On Saturday, the 17th of September, the judges tried and condemned another eight women. One of the women was Abigail Dane Faulkner, and she was returned to the cell before noon with her two daughters, who had been forced to testify against her. She walked, staggering, to her place on the wall, holding her daughters against her swollen skirts, and a new terror settled in upon us, hearing that a woman so far gone with child would be committed to the hangman.
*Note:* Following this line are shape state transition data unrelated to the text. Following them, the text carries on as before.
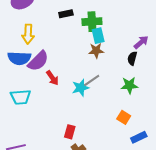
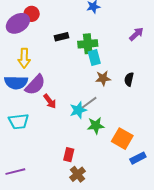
purple arrow: (141, 42) -> (136, 34), moved
brown star: (96, 51) -> (103, 78), moved
green star: (129, 85) -> (96, 126), moved
orange square: (124, 117) -> (122, 139), size x1.5

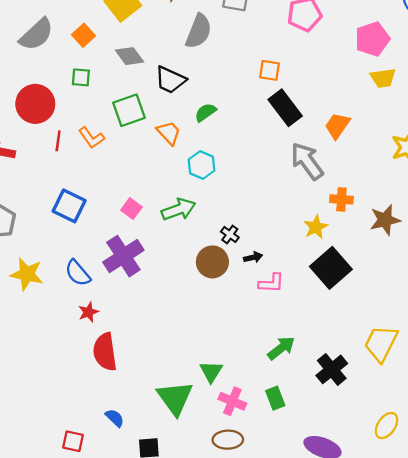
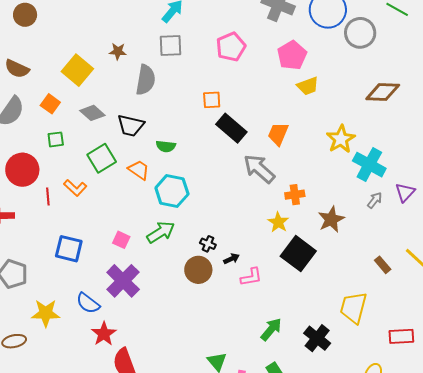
green semicircle: (205, 112) -> (166, 146), turned -126
cyan hexagon: (202, 165) -> (172, 191), size x1.4
brown star: (385, 220) -> (331, 219), moved
red star: (88, 312) -> (104, 334), size x1.4

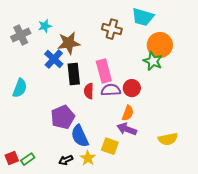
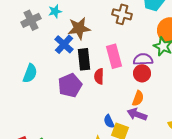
purple semicircle: (111, 90) -> (143, 59), moved
purple pentagon: (63, 117) -> (70, 85), moved
blue semicircle: (80, 136) -> (109, 121), moved, size x0.6

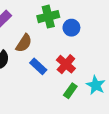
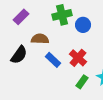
brown semicircle: (24, 43) -> (40, 39), turned -120

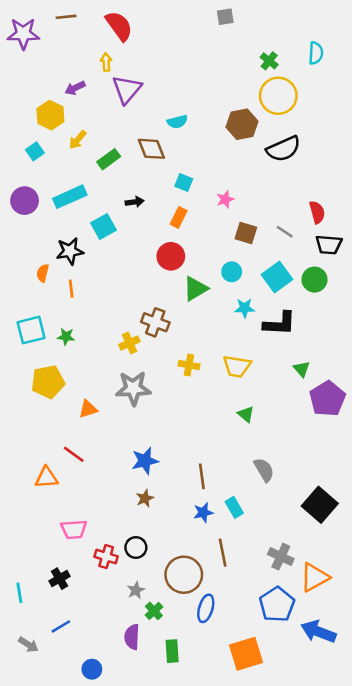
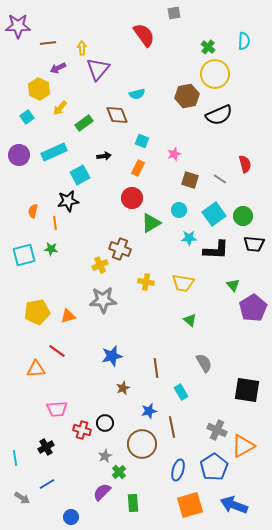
brown line: (66, 17) -> (48, 43), moved
red semicircle: (119, 26) -> (144, 35), moved
black trapezoid: (329, 245) -> (254, 244), moved
black star: (70, 251) -> (68, 201), moved
green star: (66, 337) -> (51, 249), moved
yellow pentagon: (48, 382) -> (37, 312), moved
brown star: (145, 498) -> (123, 388), moved
black square: (320, 505) -> (247, 390), turned -32
blue star: (203, 513) -> (149, 411), moved
blue ellipse: (206, 608) -> (178, 470), moved
blue arrow: (318, 632) -> (234, 505), moved
purple semicircle: (132, 637) -> (102, 492), turned 42

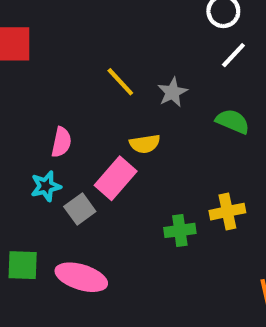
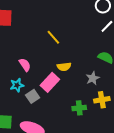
gray star: (173, 92) -> (93, 78), moved
pink semicircle: (61, 142) -> (25, 65), turned -48

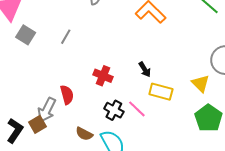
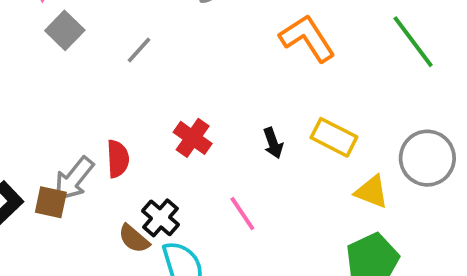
yellow triangle: (201, 83) -> (372, 192), turned -36
yellow rectangle: (161, 92) -> (334, 137), moved
black cross: (114, 110) -> (160, 218), moved
brown square: (38, 124) -> (51, 202), turned 30

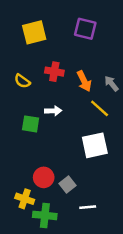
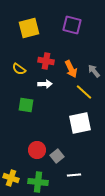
white arrow: (53, 111) -> (45, 84), moved
yellow cross: (25, 199) -> (11, 178), moved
The one man who had been tried on that day, Miles Corey, refused to speak, either to give confession or to deny his guilt. He was husband to Martha Corey and was eighty years of age. When asked repeatedly to respond to the judges’ questions, he crossed his arms and, setting his jaw, looked only at the floorboards in front of him. Because he would not speak, he was tortured to induce his tongue to be loosened. On the 19th of September, a gently wind-tossed autumn day, Goodman Corey was taken from his cell out to the prison yard, where he was laid prone in the dirt. His hands and feet were staked out and heavy stones were placed on a plank laid over his body until he could no longer raise his ribs to draw in a breath. He never spoke a word to his torturers except for the two words at the very end, when he said, “More weight.”
His tongue was finally loosened in death. The crushing weight of the stones had forced it through his lifeless, protruding lips until the sheriff forced it back in again with the tip of his probing cane. The death of Miles Corey seemed to shift the winds over Salem, for Dorcas Hoar, already condemned to die on the 22nd, changed her mind and confessed that she was and had been a witch for many years. Also reprieved, in compassion for her belly, was Abigail Dane Faulkner.
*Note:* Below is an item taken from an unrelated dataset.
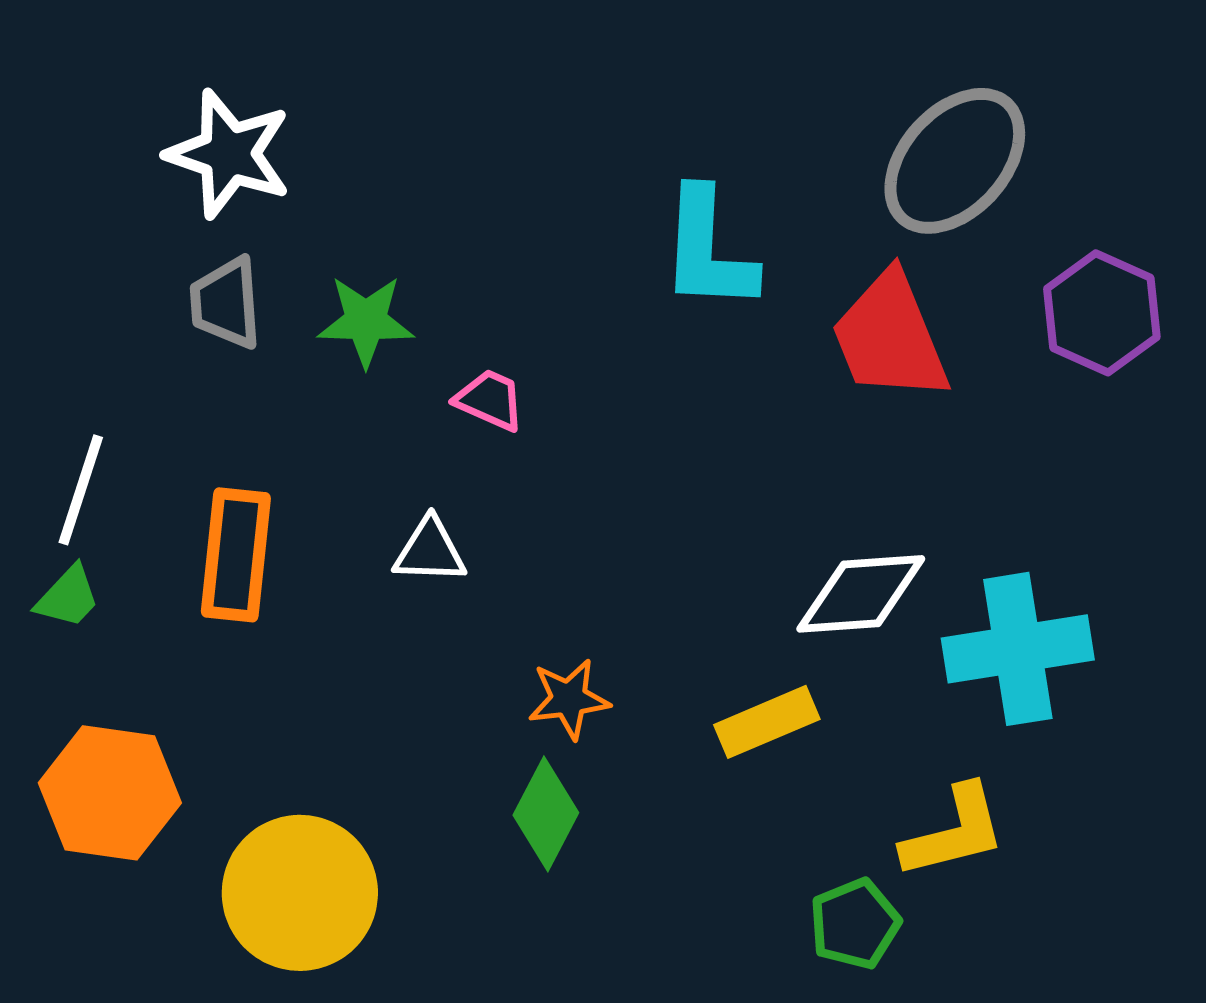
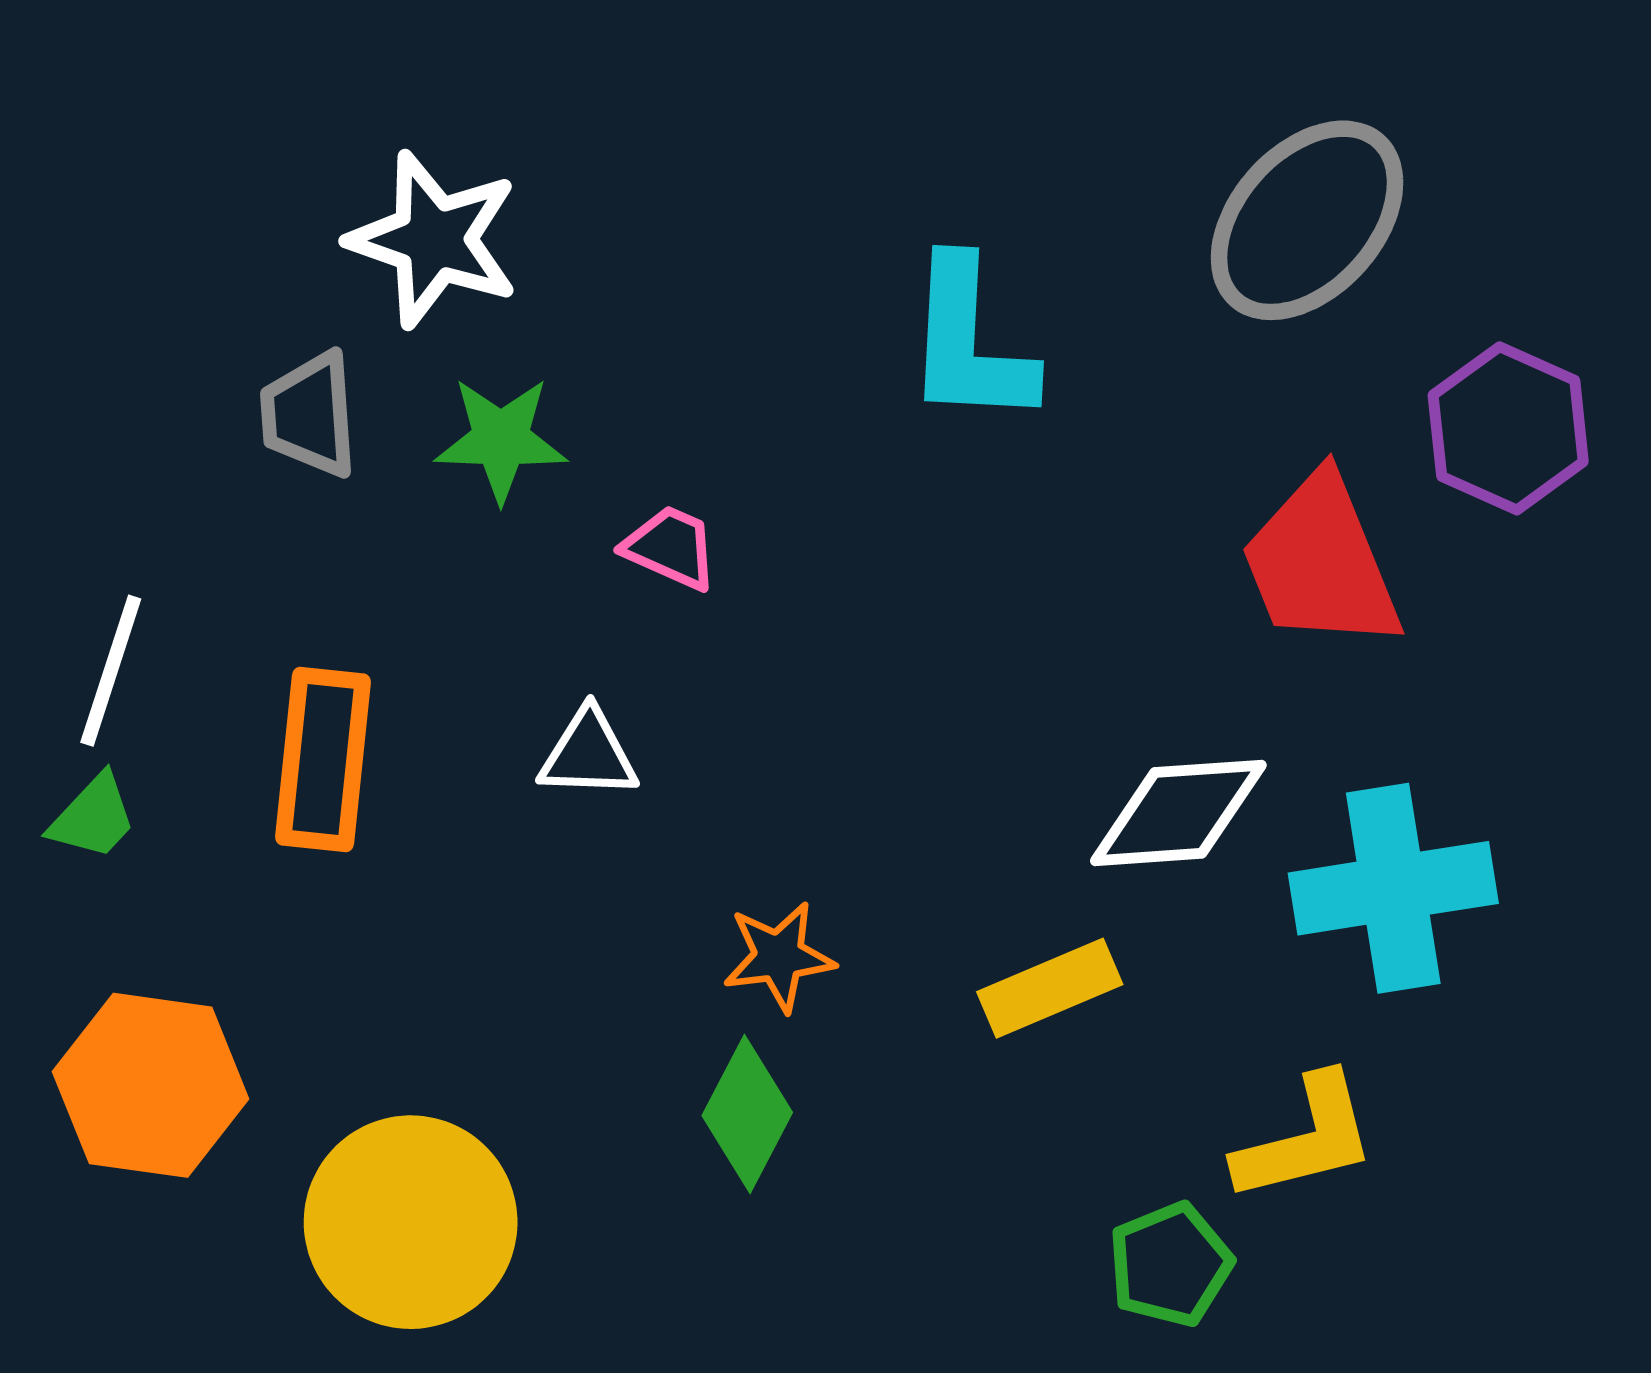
white star: (229, 154) -> (434, 240), moved
red trapezoid: (890, 337) -> (1321, 562), moved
IT WAS ON the fifth or sixth day of passing food to me that Goody Corwin told me the price she would exact. The morning she came in she looked distracted and out of sorts, wringing her hands upon her apron and then smoothing it down again. She approached me as usual, dropping the food into my apron, and said in a hushed tone so that no one else could hear, “My good husband tells me you may have the power of healing.”
I looked at her without understanding until she said, “Your brother. Him that was to lose his arm. The surgeon said he was sure to die. But he lived and is whole again.” She waited, and when I had nothing to answer, she continued, “I have a daughter. About your age.” She looked at the top of my head and I remembered her mea-suring me with the palm of her hand. No doubt thinking my dress would just fit her own daughter.